Because data catalogs can identify common attributes across data sets, such as a customer ID or product code, they can bridge the disconnect between data assets. This makes it easier for team members and stakeholders to understand and leverage data assets. A data catalog provides both technical characteristics (such as data formats, structure, and quality metrics) and business context (like data descriptions, stakeholders, business rules, and usage examples) of data assets. This ensures users have access to well-rounded, accurate information.
Data catalogs are built within internal data marketplaces. Think of internal data marketplaces like virtual shopping malls and data catalogs as directories that provide a unified, structured listing of all available data assets along with their location.
There are plenty of benefits to building a data catalog.
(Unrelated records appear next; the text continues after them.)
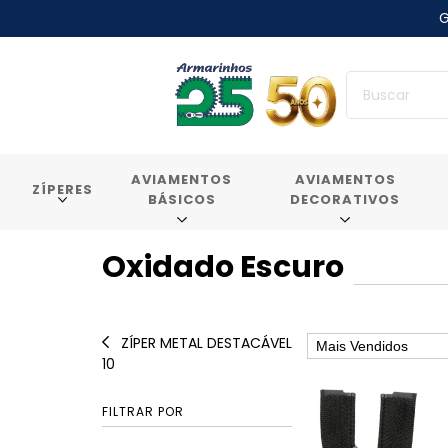
G
AVIAMENTOS
AVIAMENTOS
ZÍPERES
BÁSICOS
DECORATIVOS
Oxidado Escuro
ZÍPER METAL DESTACÁVEL
10
FILTRAR POR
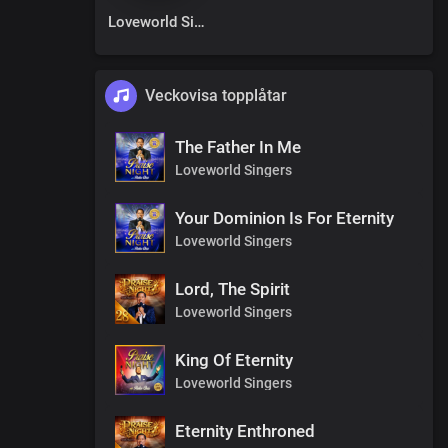
Loveworld Singers
Veckovisa topplåtar
The Father In Me
Loveworld Singers
Your Dominion Is For Eternity
Loveworld Singers
Lord, The Spirit
Loveworld Singers
King Of Eternity
Loveworld Singers
Eternity Enthroned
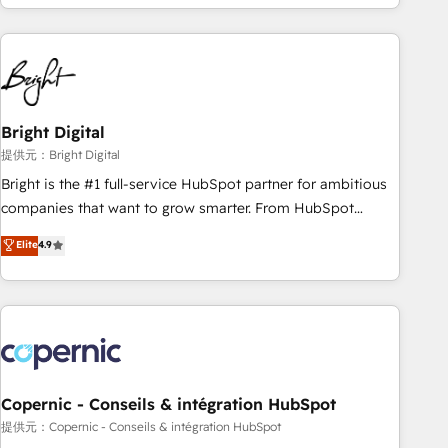
Ongoing Management: Monthly tune-ups, feature rollouts,
strategies, utilizing RevOps methodologies. As Latin
adoption coaching. Buying HubSpot, switching to it, or
America's largest HubSpot partner and a global leader in
reviving a stale portal? We are built for the work.
education market, we offer unparalleled insights. Operating
in five countries—Brazil, UAE (Abu Dhabi/Dubai/Sharjah),
Mexico, USA, and Portugal—we've executed over a hundred
successful operations. Our approach, rooted in RevOps
Bright Digital
principles, integrates analysis, training, planning, and
提供元：Bright Digital
qualification. Leveraging technology, data analytics, CRM
Bright is the #1 full-service HubSpot partner for ambitious
optimization, and inbound marketing tactics, we focus on
companies that want to grow smarter. From HubSpot
understanding, nurturing, and converting leads. Partner with
onboarding, to training, from developing a new website to
Elite
4.9
us to unlock your business's full potential and achieve
lead generation and digital marketing; we do it all (and with
sustained growth in today's competitive market.
great results)! In short, our services include: - HubSpot
consultancy: onboarding, training, data migration - HubSpot
development: websites, custom modules, integrations -
Marketing & sales solutions: digital marketing, advertising,
campaigns, content and design We connect people, data
and technology to improve customer experiences. With our
Copernic - Conseils & intégration HubSpot
bright people, exciting ideas and can-do mentality, we
提供元：Copernic - Conseils & intégration HubSpot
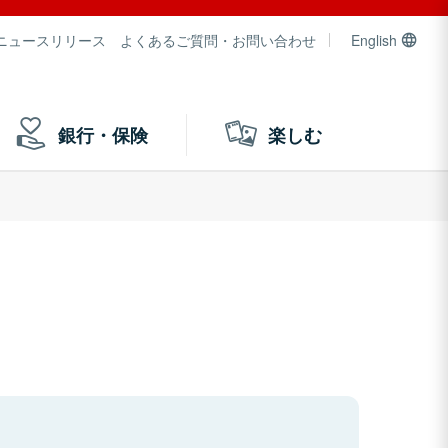
ニュースリリース
よくあるご質問・お問い合わせ
English
銀行・保険
楽しむ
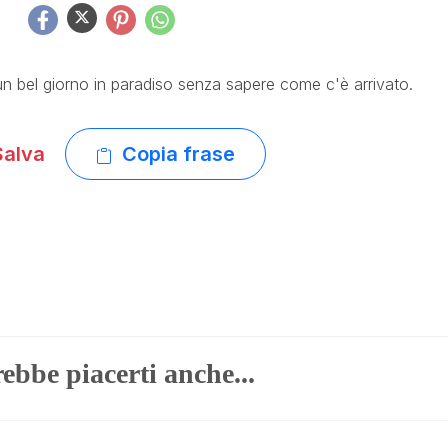
un bel giorno in paradiso senza sapere come c'è arrivato.
alva
Copia frase
ebbe piacerti anche...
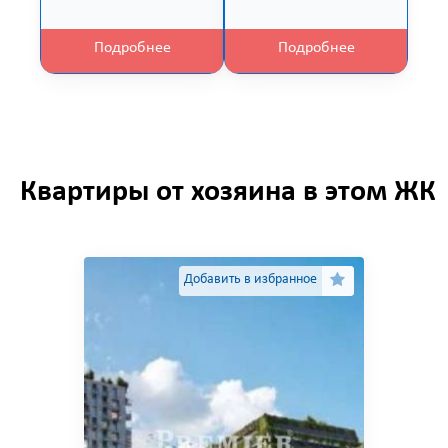
Подробнее
Подробнее
Квартиры от хозяина в этом ЖК
Добавить в избранное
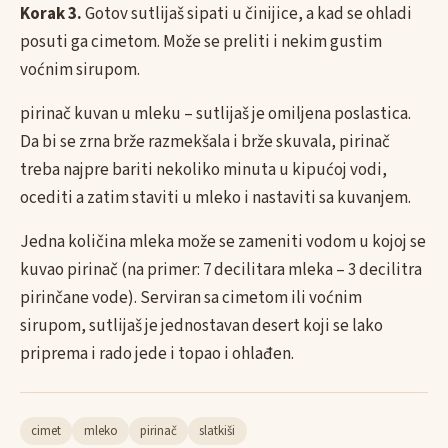
Korak 3.
Gotov sutlijaš sipati u činijice, a kad se ohladi
posuti ga cimetom. Može se preliti i nekim gustim
voćnim sirupom.
pirinač kuvan u mleku – sutlijaš je omiljena poslastica.
Da bi se zrna brže razmekšala i brže skuvala, pirinač
treba najpre bariti nekoliko minuta u kipućoj vodi,
ocediti a zatim staviti u mleko i nastaviti sa kuvanjem.
Jedna količina mleka može se zameniti vodom u kojoj se
kuvao pirinač (na primer: 7 decilitara mleka – 3 decilitra
pirinčane vode). Serviran sa cimetom ili voćnim
sirupom, sutlijaš je jednostavan desert koji se lako
priprema i rado jede i topao i ohlađen.
cimet
mleko
pirinač
slatkiši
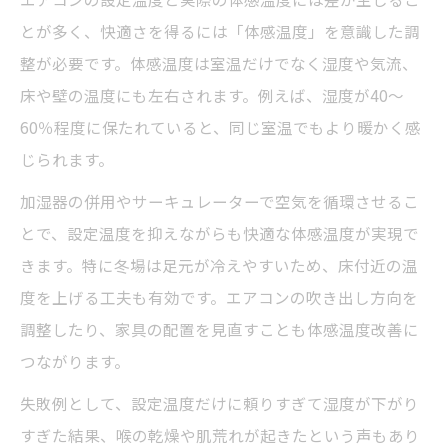
する方法
とが多く、快適さを得るには「体感温度」を意識した調
快適さを高める湿度と空気循環の工夫
整が必要です。体感温度は室温だけでなく湿度や気流、
エアコン温度設定と加湿器併用の知識
床や壁の温度にも左右されます。例えば、湿度が40〜
60％程度に保たれていると、同じ室温でもより暖かく感
じられます。
加湿器の併用やサーキュレーターで空気を循環させるこ
とで、設定温度を抑えながらも快適な体感温度が実現で
きます。特に冬場は足元が冷えやすいため、床付近の温
度を上げる工夫も有効です。エアコンの吹き出し方向を
調整したり、家具の配置を見直すことも体感温度改善に
つながります。
失敗例として、設定温度だけに頼りすぎて湿度が下がり
すぎた結果、喉の乾燥や肌荒れが起きたという声もあり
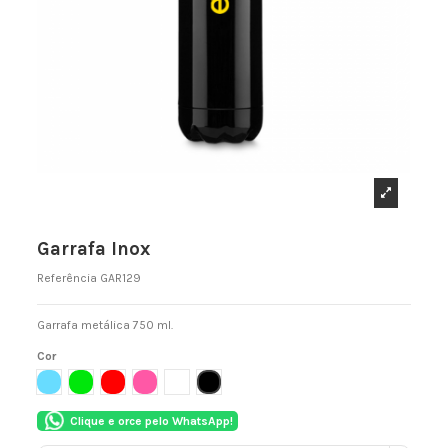
Garrafa Inox
Referência
GAR129
Garrafa metálica 750 ml.
Cor
AZUL CLARO
VERDE
VERMELHO
ROSA
BRANCO
PRETO
Clique e orce pelo WhatsApp!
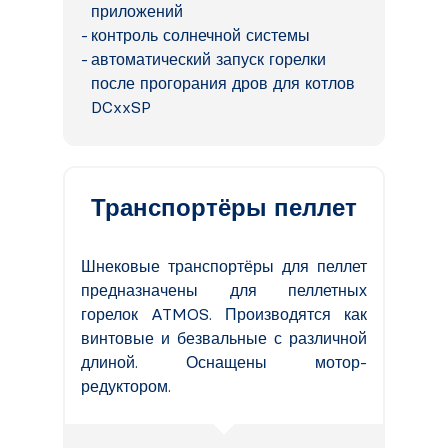
приложений
контроль солнечной системы
автоматический запуск горелки
после прогорания дров для котлов
DCxxSP
Транспортёры пеллет
Шнековые транспортёры для пеллет
предназначены для пеллетных
горелок ATMOS. Производятся как
винтовые и безвальные с различной
длиной. Оснащены мотор-
редуктором.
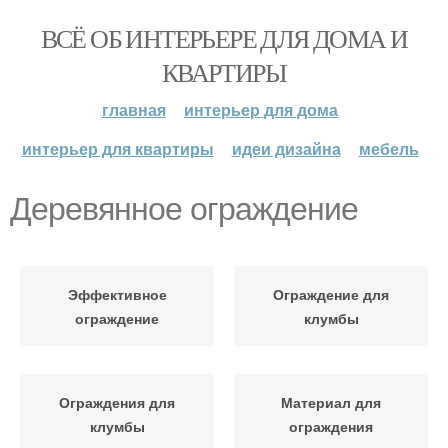
ВСЁ ОБ ИНТЕРЬЕРЕ ДЛЯ ДОМА И
КВАРТИРЫ
главная
интерьер для дома
интерьер для квартиры
идеи дизайна
мебель
Деревянное ограждение
Эффективное
Ограждение для
ограждение
клумбы
Ограждения для
Материал для
клумбы
ограждения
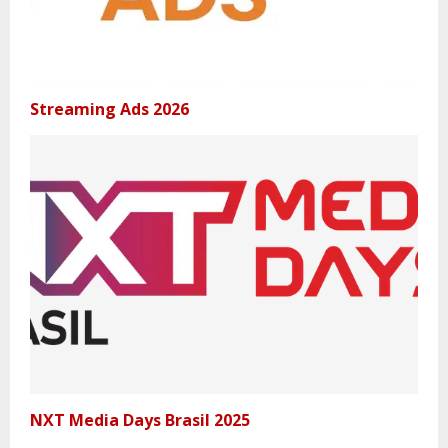
Streaming Ads 2026
NXT Media Days Brasil 2025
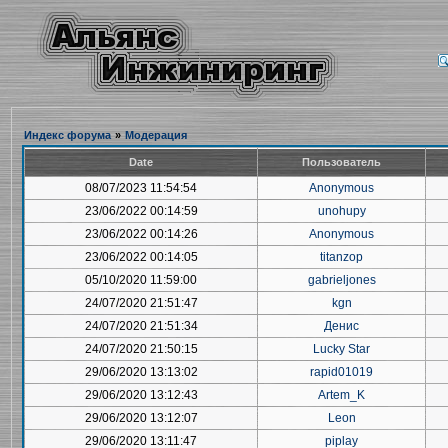
Индекс форума
»
Модерация
Date
Пользователь
08/07/2023 11:54:54
Anonymous
23/06/2022 00:14:59
unohupy
23/06/2022 00:14:26
Anonymous
23/06/2022 00:14:05
titanzop
05/10/2020 11:59:00
gabrieljones
24/07/2020 21:51:47
kgn
24/07/2020 21:51:34
Денис
24/07/2020 21:50:15
Lucky Star
29/06/2020 13:13:02
rapid01019
29/06/2020 13:12:43
Artem_K
29/06/2020 13:12:07
Leon
29/06/2020 13:11:47
piplay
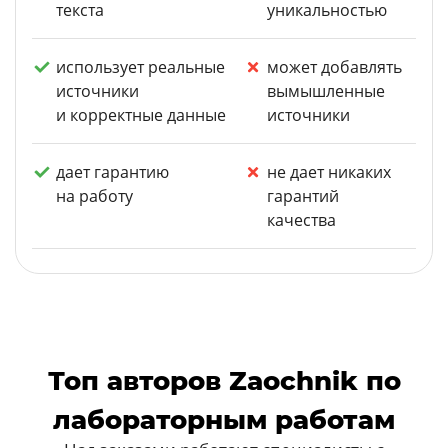
текста
уникальностью
использует реальные
может добавлять
источники
вымышленные
и корректные данные
источники
дает гарантию
не дает никаких
на работу
гарантий
качества
Топ авторов Zaochnik по
лабораторным работам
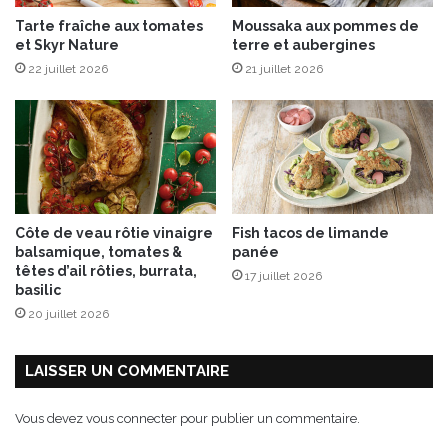
s
Tarte fraîche aux tomates
Moussaka aux pommes de
T
et Skyr Nature
terre et aubergines
a
22 juillet 2026
21 juillet 2026
b
l
e
t
t
e
s
Côte de veau rôtie vinaigre
Fish tacos de limande
balsamique, tomates &
panée
têtes d’ail rôties, burrata,
17 juillet 2026
basilic
20 juillet 2026
LAISSER UN COMMENTAIRE
Vous devez
vous connecter
pour publier un commentaire.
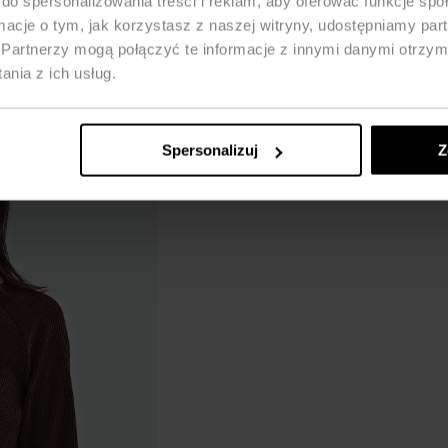
do spersonalizowania treści i reklam, aby oferować funkcje sp
ormacje o tym, jak korzystasz z naszej witryny, udostępniamy p
Partnerzy mogą połączyć te informacje z innymi danymi otrzym
nia z ich usług.
Spersonalizuj
Z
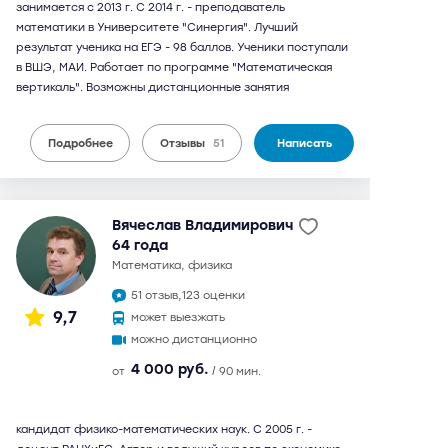
занимается с 2013 г. С 2014 г. - преподаватель
математики в Университете "Синергия". Лучший
результат ученика на ЕГЭ - 98 баллов. Ученики поступали
в ВШЭ, МАИ. Работает по программе "Математическая
вертикаль". Возможны дистанционные занятия
Подробнее
Отзывы
51
Написать
Вячеслав Владимирович
64 года
математика, физика
51 отзыв,
123 оценки
9,7
может выезжать
можно дистанционно
4 000 руб.
от
/ 90 мин.
кандидат физико-математических наук. С 2005 г. -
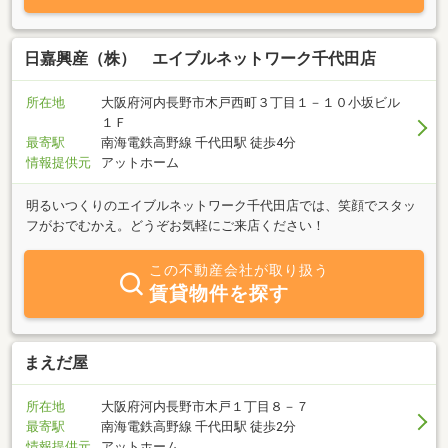
日嘉興産（株） エイブルネットワーク千代田店
所在地
大阪府河内長野市木戸西町３丁目１－１０小坂ビル
１Ｆ
最寄駅
南海電鉄高野線 千代田駅 徒歩4分
情報提供元
アットホーム
明るいつくりのエイブルネットワーク千代田店では、笑顔でスタッ
フがおでむかえ。どうぞお気軽にご来店ください！
この不動産会社が取り扱う
賃貸物件を探す
まえだ屋
所在地
大阪府河内長野市木戸１丁目８－７
最寄駅
南海電鉄高野線 千代田駅 徒歩2分
情報提供元
アットホーム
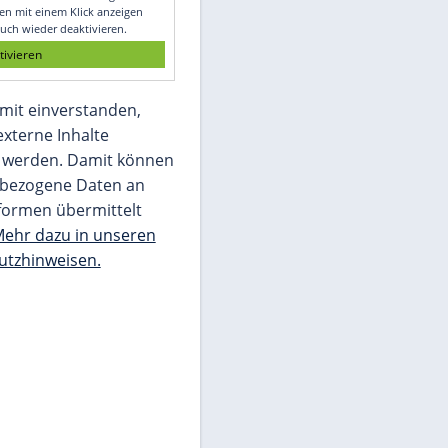
Glomex GmbH
Wir benötigen Ihre Zustimmung, um den
von unserer Redaktion eingebundenen
Inhalt von Glomex GmbH anzuzeigen. Sie
können diesen mit einem Klick anzeigen
lassen und auch wieder deaktivieren.
jetzt aktivieren
Ich bin damit einverstanden,
dass mir externe Inhalte
angezeigt werden. Damit können
personenbezogene Daten an
Drittplattformen übermittelt
werden.
Mehr dazu in unseren
Datenschutzhinweisen.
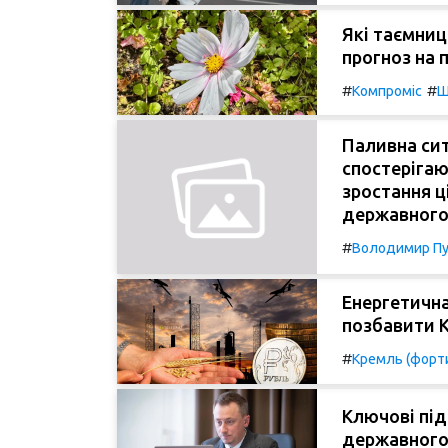
Які таємниц
прогноз на п
#
#
Компроміс
Ш
Паливна сит
спостерігаю
зростання ці
державного
#
Володимир Пу
Енергетична
позбавити К
#
Кремль (форти
Ключові пі
державного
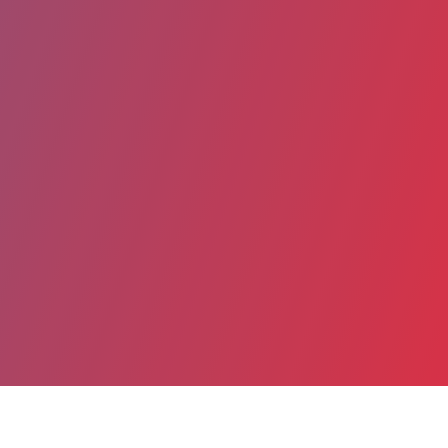
Partager
Imprimer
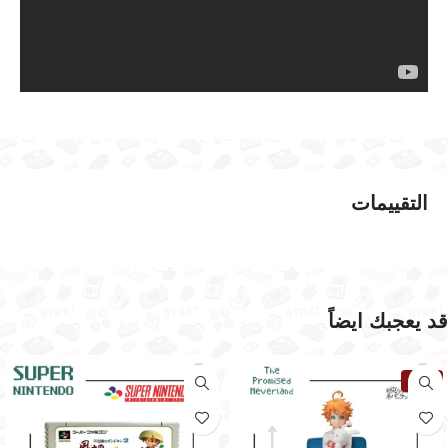
التقييمات
قد يعجبك ايضاً
نفذت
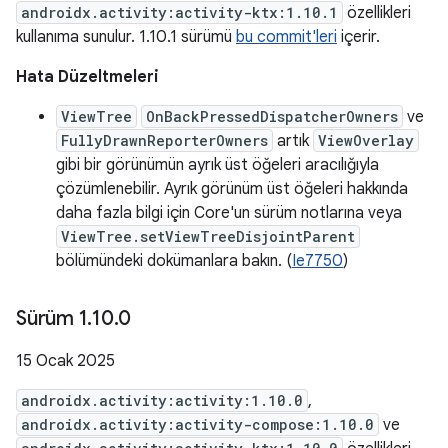
androidx.activity:activity-ktx:1.10.1
özellikleri
kullanıma sunulur. 1.10.1 sürümü
bu commit'leri
içerir.
Hata Düzeltmeleri
ViewTree
OnBackPressedDispatcherOwners
ve
FullyDrawnReporterOwners
artık
ViewOverlay
gibi bir görünümün ayrık üst öğeleri aracılığıyla
çözümlenebilir. Ayrık görünüm üst öğeleri hakkında
daha fazla bilgi için Core'un sürüm notlarına veya
ViewTree.setViewTreeDisjointParent
bölümündeki dokümanlara bakın. (
Ie7750
)
Sürüm 1
.
10
.
0
15 Ocak 2025
androidx.activity:activity:1.10.0
,
androidx.activity:activity-compose:1.10.0
ve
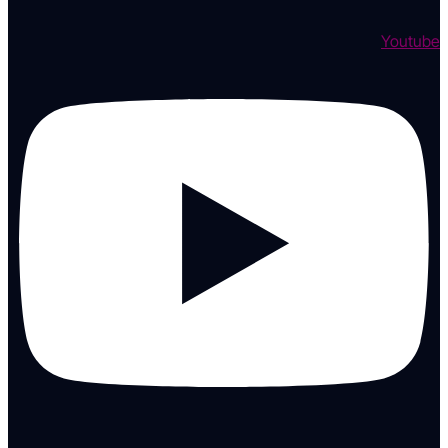
Youtube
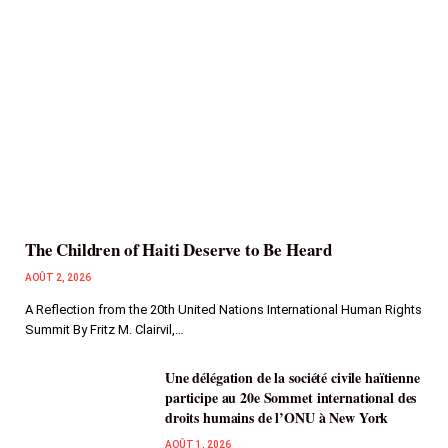
The Children of Haiti Deserve to Be Heard
AOÛT 2, 2026
A Reflection from the 20th United Nations International Human Rights
Summit By Fritz M. Clairvil,…
Une délégation de la société civile haïtienne
participe au 20e Sommet international des
droits humains de l’ONU à New York
AOÛT 1, 2026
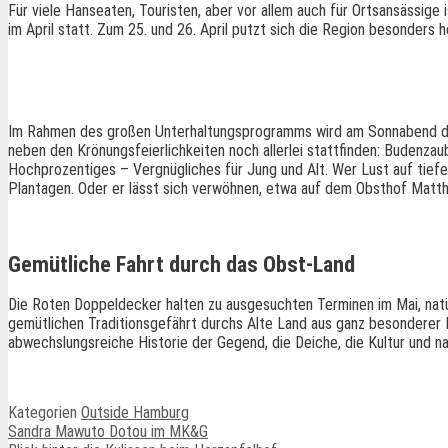
Für viele Hanseaten, Touristen, aber vor allem auch für Ortsansässige 
im April statt. Zum 25. und 26. April putzt sich die Region besonders h
Im Rahmen des großen Unterhaltungsprogramms wird am Sonnabend die
neben den Krönungsfeierlichkeiten noch allerlei stattfinden: Budenza
Hochprozentiges – Vergnügliches für Jung und Alt. Wer Lust auf tiefe
Plantagen. Oder er lässt sich verwöhnen, etwa auf dem Obsthof Matth
Gemütliche Fahrt durch das Obst-Land
Die Roten Doppeldecker halten zu ausgesuchten Terminen im Mai, natür
gemütlichen Traditionsgefährt durchs Alte Land aus ganz besonderer 
abwechslungsreiche Historie der Gegend, die Deiche, die Kultur und na
Kategorien
Outside Hamburg
Sandra Mawuto Dotou im MK&G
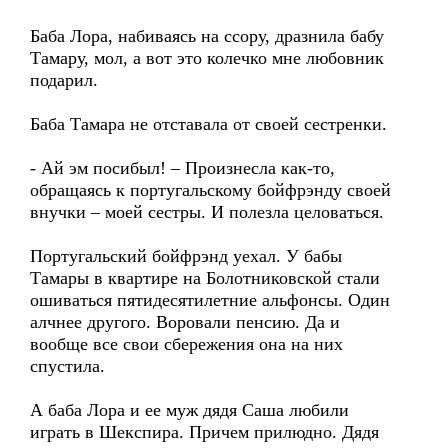
Баба Лора, набиваясь на ссору, дразнила бабу
Тамару, мол, а вот это колечко мне любовник
подарил.
Баба Тамара не отставала от своей сестренки.
- Ай эм посибыл! – Произнесла как-то,
обращаясь к португальскому бойфрэнду своей
внучки – моей сестры. И полезла целоваться.
Португальский бойфрэнд уехал. У бабы
Тамары в квартире на Болотниковской стали
ошиваться пятидесятилетние альфонсы. Один
алчнее другого. Воровали пенсию. Да и
вообще все свои сбережения она на них
спустила.
А баба Лора и ее муж дядя Саша любили
играть в Шекспира. Причем прилюдно. Дядя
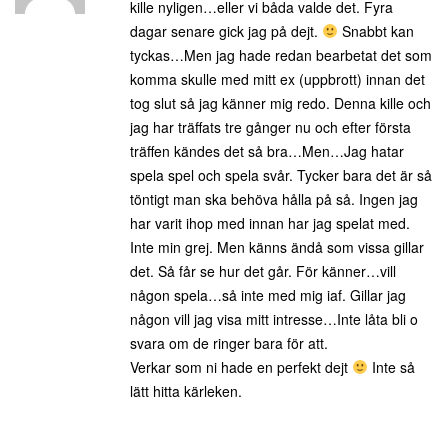
kille nyligen…eller vi båda valde det. Fyra
dagar senare gick jag på dejt.
Snabbt kan
tyckas…Men jag hade redan bearbetat det som
komma skulle med mitt ex (uppbrott) innan det
tog slut så jag känner mig redo. Denna kille och
jag har träffats tre gånger nu och efter första
träffen kändes det så bra…Men…Jag hatar
spela spel och spela svår. Tycker bara det är så
töntigt man ska behöva hålla på så. Ingen jag
har varit ihop med innan har jag spelat med.
Inte min grej. Men känns ändå som vissa gillar
det. Så får se hur det går. För känner…vill
någon spela…så inte med mig iaf. Gillar jag
någon vill jag visa mitt intresse…Inte låta bli o
svara om de ringer bara för att.
Verkar som ni hade en perfekt dejt
Inte så
lätt hitta kärleken.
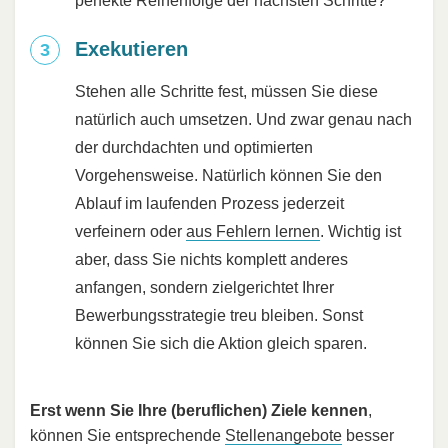
perfekte Reihenfolge der nächsten Schritte?
Exekutieren
Stehen alle Schritte fest, müssen Sie diese
natürlich auch umsetzen. Und zwar genau nach
der durchdachten und optimierten
Vorgehensweise. Natürlich können Sie den
Ablauf im laufenden Prozess jederzeit
verfeinern oder
aus Fehlern lernen
. Wichtig ist
aber, dass Sie nichts komplett anderes
anfangen, sondern zielgerichtet Ihrer
Bewerbungsstrategie treu bleiben. Sonst
können Sie sich die Aktion gleich sparen.
Erst wenn Sie Ihre (beruflichen) Ziele kennen
,
können Sie entsprechende
Stellenangebote
besser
They help:
- Provide a scalable way for organizations to manage ever-increasing data assets
- Curate data more efficiently via indexing and searching
- Eliminate manual processes and dependencies with advanced search capabilities typically driven by machine learning and semantic context
- Support data-driven decision-making with access to technical and business metadata
- Simplify data compliance and governance as automation tools do the heavy lifting
Now that it’s clear what a data catalog is and its benefits, let’s examine how to create a data catalog that also maintains security and compliance standards.
Best practices for building a data catalog for internal marketplaces
Building a data catalog isn’t always straightforward. It can be challenging for organizations to identify data assets, maintain data quality, build classification schemes and taxonomies, and establish development requirements.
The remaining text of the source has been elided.